-- Exercise goal --
Looking at the entries, say how many lines contain the string "Inertiskumas". Offer nothing besides the number.

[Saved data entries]
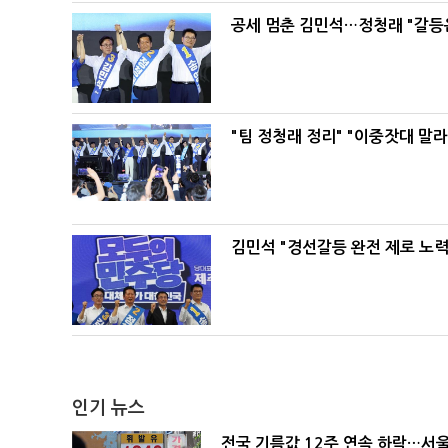
공세 멈춘 김민석…정청래 "갈등
"팀 정청래 정리" "이중잣대 말
김민석 "경선갈등 완전 제로 노력
인기 뉴스
전국 기름값 12주 연속 하락…서울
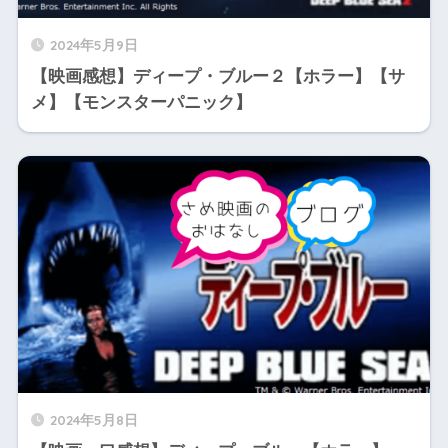
2024年5月9日
【映画感想】ディープ・ブルー２【ホラー】【サ
メ】【モンスターパニック】
2024年5月8日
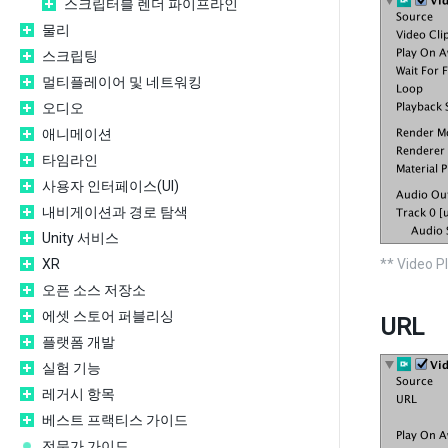
스크립터블 렌더 파이프라인
물리
스크립팅
멀티플레이어 및 네트워킹
오디오
애니메이션
타임라인
사용자 인터페이스(UI)
내비게이션과 경로 탐색
Unity 서비스
XR
** Video 
오픈 소스 저장소
에셋 스토어 퍼블리싱
URL
플랫폼 개발
실험 기능
레거시 항목
베스트 프랙티스 가이드
전문가 가이드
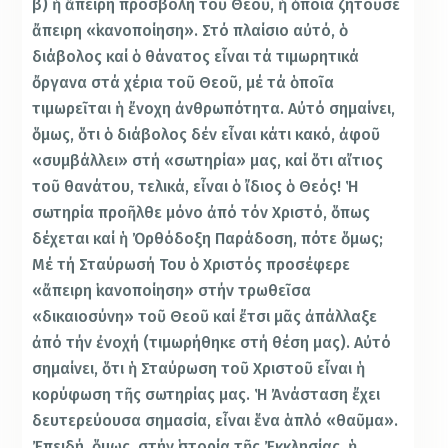
β) ἡ ἄπειρη προσβολή τοῦ Θεοῦ, ἡ ὁποία ζητοῦσε
ἄπειρη «ἱκανοποίηση». Στό πλαίσιο αὐτό, ὁ
διάβολος καί ὁ θάνατος εἶναι τά τιμωρητικά
ὄργανα στά χέρια τοῦ Θεοῦ, μέ τά ὁποῖα
τιμωρεῖται ἡ ἔνοχη ἀνθρωπότητα. Αὐτό σημαίνει,
ὅμως, ὅτι ὁ διάβολος δέν εἶναι κάτι κακό, ἀφοῦ
«συμβάλλει» στή «σωτηρία» μας, καί ὅτι αἴτιος
τοῦ θανάτου, τελικά, εἶναι ὁ ἴδιος ὁ Θεός! Ἡ
σωτηρία προῆλθε μόνο ἀπό τόν Χριστό, ὅπως
δέχεται καί ἡ Ὀρθόδοξη Παράδοση, πότε ὅμως;
Μέ τή Σταύρωσή Του ὁ Χριστός προσέφερε
«ἄπειρη ἱκανοποίηση» στήν τρωθεῖσα
«δικαιοσύνη» τοῦ Θεοῦ καί ἔτσι μᾶς ἀπάλλαξε
ἀπό τήν ἐνοχή (τιμωρήθηκε στή θέση μας). Αὐτό
σημαίνει, ὅτι ἡ Σταύρωση τοῦ Χριστοῦ εἶναι ἡ
κορύφωση τῆς σωτηρίας μας. Ἡ Ἀνάσταση ἔχει
δευτερεύουσα σημασία, εἶναι ἕνα ἁπλό «θαῦμα».
Ἐπειδή, ὅμως, στήν ἱστορία τῆς Ἐκκλησίας, ἡ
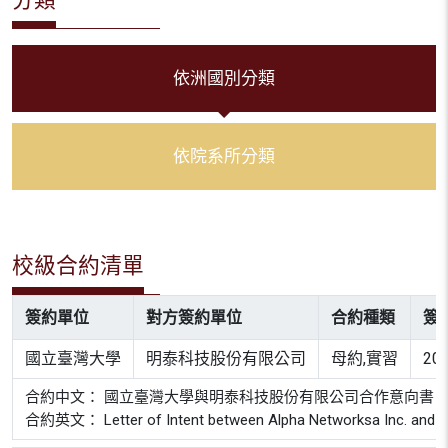
依洲國別分類
依院系所分類
校級合約清單
簽約單位
對方簽約單位
合約種類
簽
國立臺灣大學
明泰科技股份有限公司
母約,實習
20
合約中文： 國立臺灣大學與明泰科技股份有限公司合作意向書
合約英文： Letter of Intent between Alpha Networksa Inc. and Nat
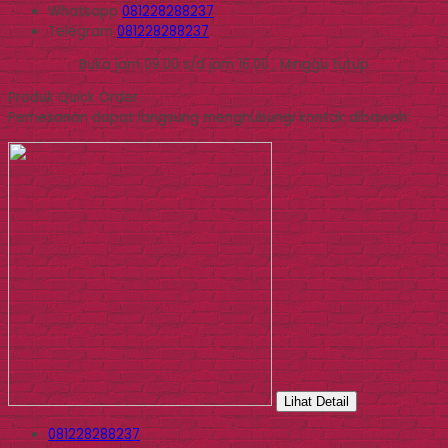
Whatsapp
081228288237
Telegram
081228288237
Buka jam 09.00 s/d jam 16.00 , Minggu tutup
Produk Quick Order
Pemesanan dapat langsung menghubungi kontak dibawah:
Lihat Detail
081228288237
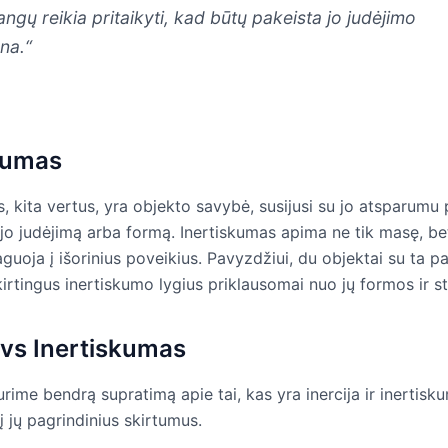
angų reikia pritaikyti, kad būtų pakeista jo judėjimo
na.“
kumas
, kita vertus, yra objekto savybė, susijusi su jo atsparumu
 jo judėjimą arba formą. Inertiskumas apima ne tik masę, bet
guoja į išorinius poveikius. Pavyzdžiui, du objektai su ta 
skirtingus inertiskumo lygius priklausomai nuo jų formos ir s
a vs Inertiskumas
urime bendrą supratimą apie tai, kas yra inercija ir inertisk
 jų pagrindinius skirtumus.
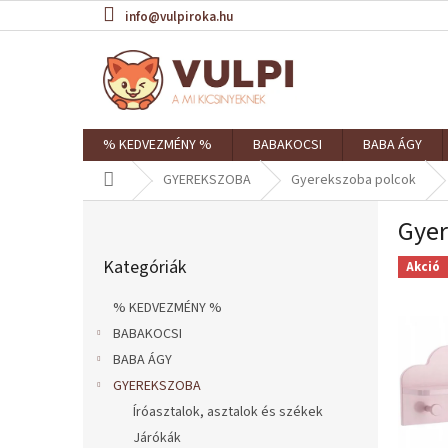
Ugrás
info@vulpiroka.hu
a
fő
tartalomhoz
% KEDVEZMÉNY %
BABAKOCSI
BABA ÁGY
Kezdőlap
GYEREKSZOBA
Gyerekszoba polcok
O
Gyer
l
Kategóriák
d
Kategóriák
átugrása
Akció
a
l
% KEDVEZMÉNY %
s
BABAKOCSI
ó
BABA ÁGY
p
a
GYEREKSZOBA
n
Íróasztalok, asztalok és székek
e
Járókák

-- Result of the task --
2